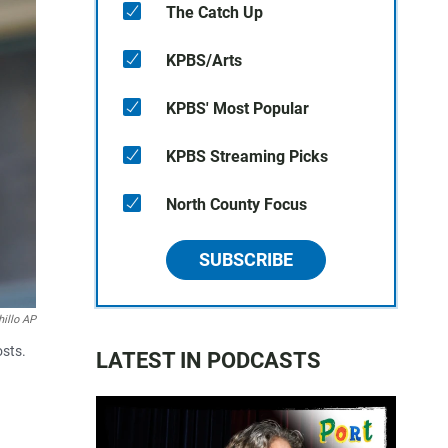
The Catch Up
KPBS/Arts
KPBS' Most Popular
KPBS Streaming Picks
North County Focus
SUBSCRIBE
illo AP
osts.
LATEST IN PODCASTS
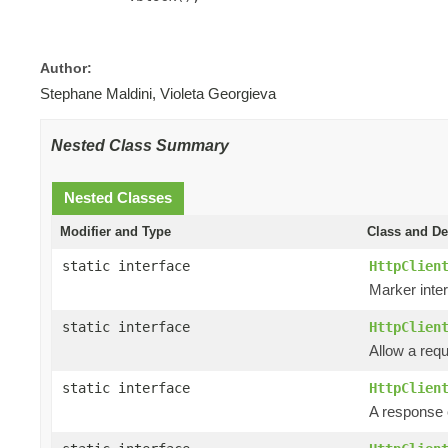
Author:
Stephane Maldini, Violeta Georgieva
Nested Class Summary
Nested Classes
Modifier and Type
Class and De
static interface
HttpClien
Marker inter
static interface
HttpClien
Allow a requ
static interface
HttpClien
A response e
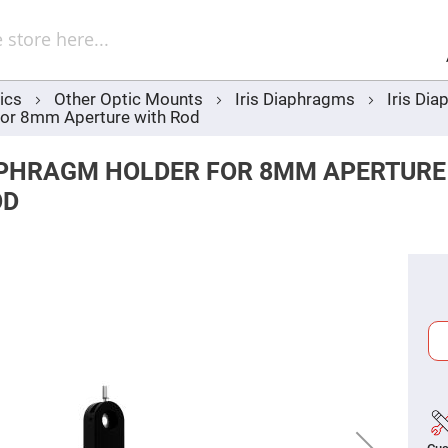
Sel
Web
d
minum
ors
ics
Other Optic Mounts
Iris Diaphragms
Iris Di
Round
for 8mm Aperture with Rod
Aluminum
Mirrors
Square
IAPHRAGM HOLDER FOR 8MM APERTURE
Aluminum
Mirrors
OD
Rectangular
Aluminum
Mirrors
r
ors
ors
r
ors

- - -

What you should do> Search the records for the word "Nested". Copy every line that has it.

Solved problem>
Nested Class Summary
Nested Classes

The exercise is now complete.